Consent video: Milkshakes bring all the headshakes to the government

After a litany of own goals that led to a crash in its approval ratings from women, the government has doubled down with a ludicrously ham-fisted suite of consent education videos, targeted at year 10 to 12 students.

It’s quite a challenge to get so much so wrong on consent and respectful relationships, but it appears this is one challenge the Morrison government is well able to meet.

The list of failures is long and would be hilarious if this wasn’t so serious.

They include:

  • A boy aiming a speargun into the distance as he sits next to a fearful girl
  • Another boy lifting weights next to a slim girl standing passively in a weight-loss machine
  • Drawing a deeply insulting equivalence between rape and eating tacos
  • Coyly avoiding any mention of sex, as if 16 to 18-year-olds might never have heard of it
  • Not even addressing the concept of consent with students until they’re in year 10, contrary to the advice of almost every expert in the country
  • Disrespectful relationships explained by showing a mean girl smearing a milkshake over the face of a poor, hapless white boy, ignoring all the evidence that shows violence is overwhelmingly committed by men against women
The “tortured metaphors” of milkshakes and tacos have been slammed.
  • A disturbing emphasis on fixing or staying in a relationship (despite the milkshake disrespect) because she’s pretty and has wavy hair and kisses
  • Relating to the youngsters with pinball machines and badminton
  • Videos with sets that look like Play School leftovers
  • The voiceover for the video in the technology section for year 10 to 12 students that sounds like it was recorded for the Play School demographic
  • Commissioning a grandad-professor-from-the-1950s type to do the voiceover about sex and rape – without ever actually mentioning sex or rape
  • The video called “Kiss”, about girls being the conflicted gatekeepers of sex, while boys pursue sex with no conflict or questions.

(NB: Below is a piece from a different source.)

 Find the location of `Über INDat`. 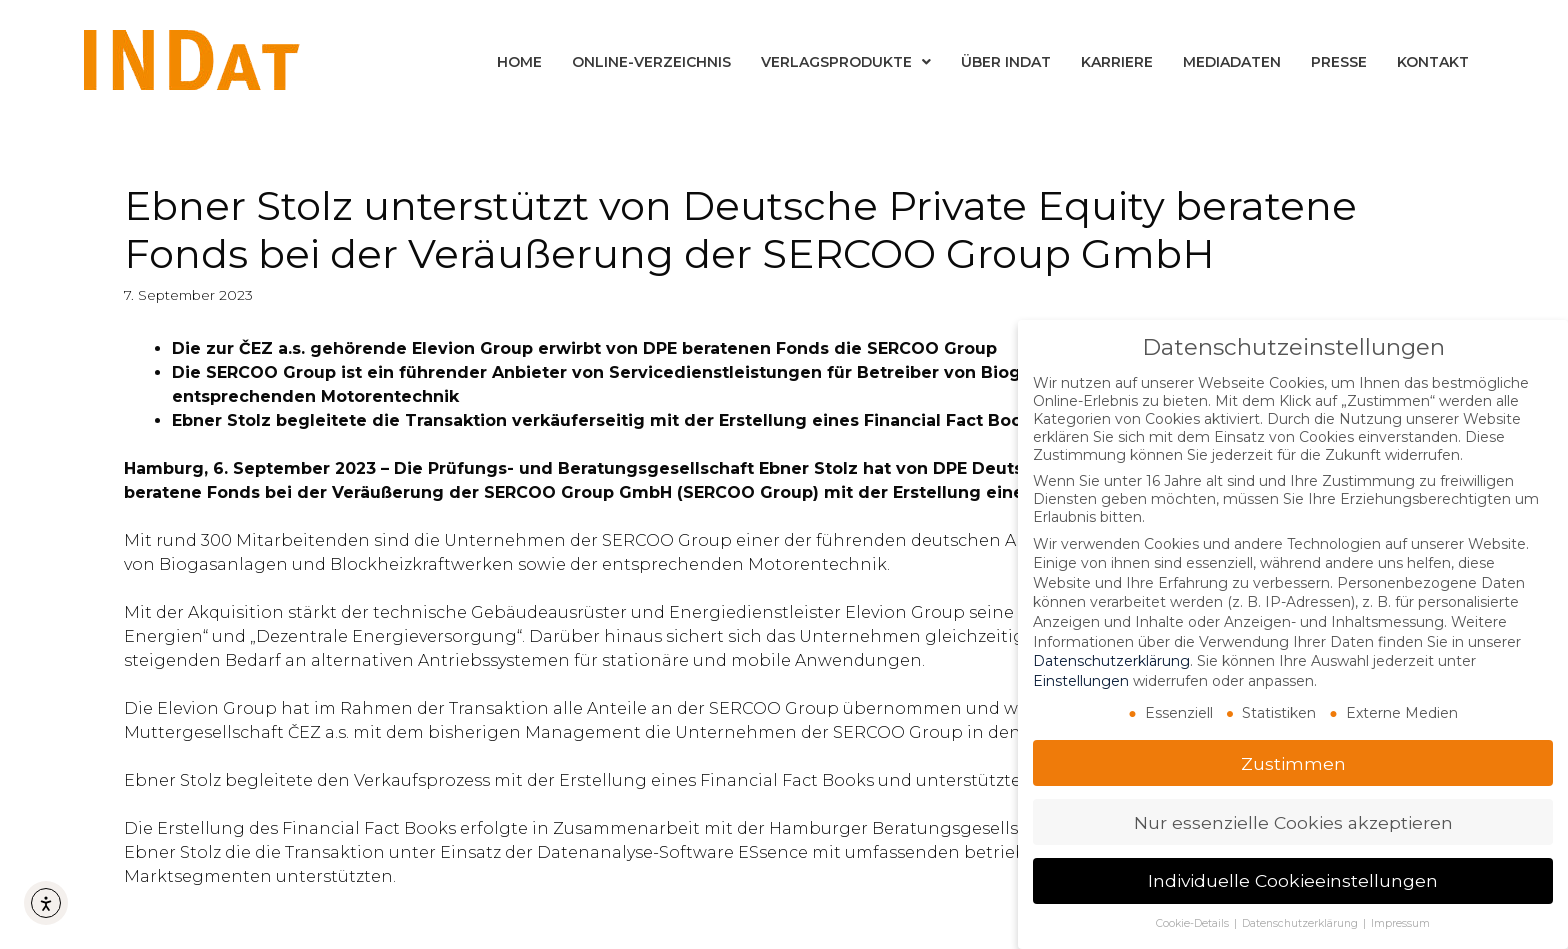 Über INDat is located at coordinates (1006, 62).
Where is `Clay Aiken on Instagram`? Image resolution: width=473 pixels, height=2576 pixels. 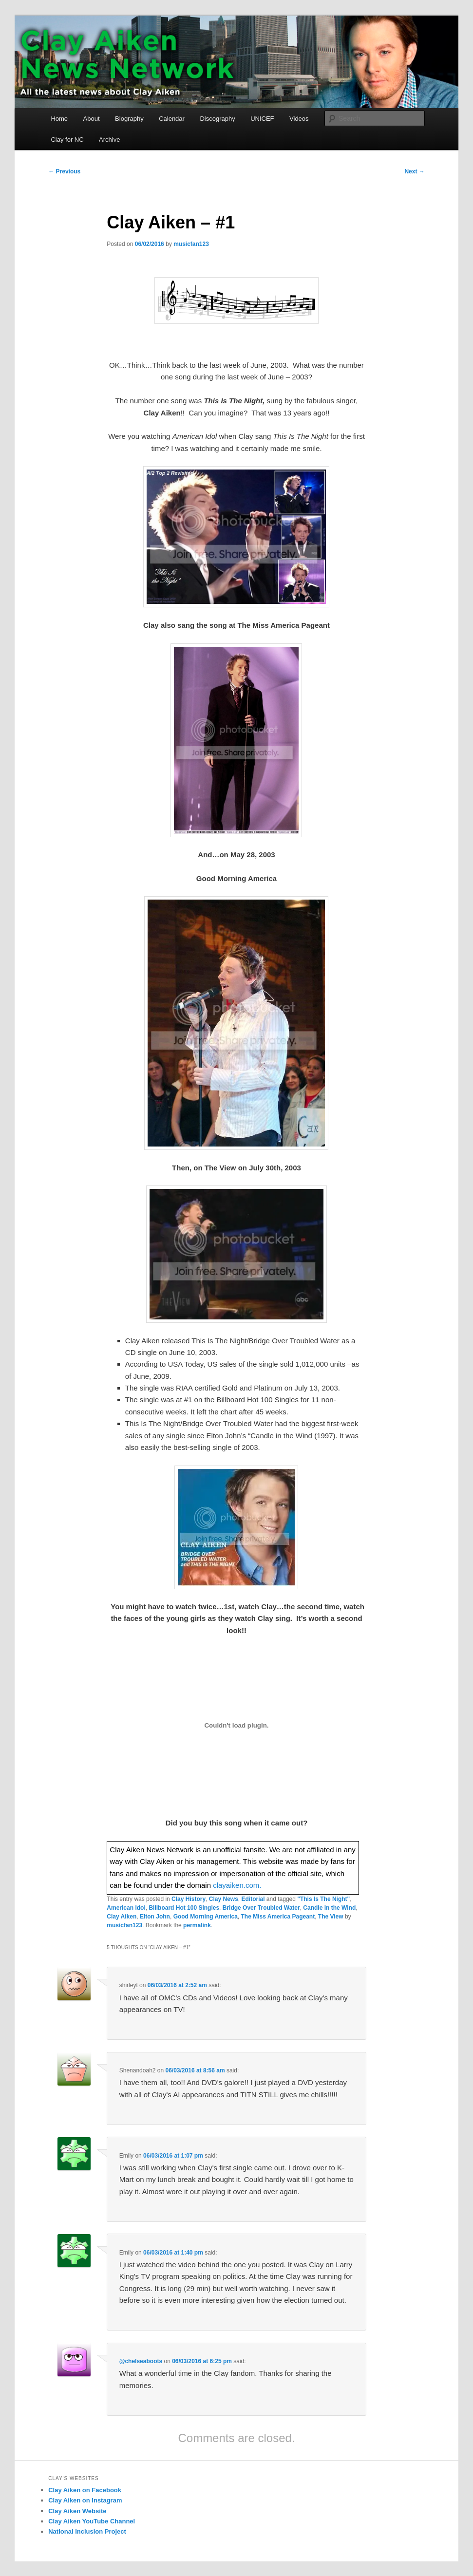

And that is far from a complete list.

If you follow the links through The Good Society’s website, you . . .  end up on a site called Fight the New Drug.

FTND is a US-based public charity, which claims to have no religious affiliation, despite all its founding members being Mormon and as The Atlantic’s James Hamblin notes, “its facts rely on claims from Mormon author Donald Hilton’s He Restoreth My Soul: Understanding and Breaking the Chemical and Spiritual Chains of Pornography through the Atonement of Jesus Christ.”

This is not the only American link. The videos have a strangely American slant.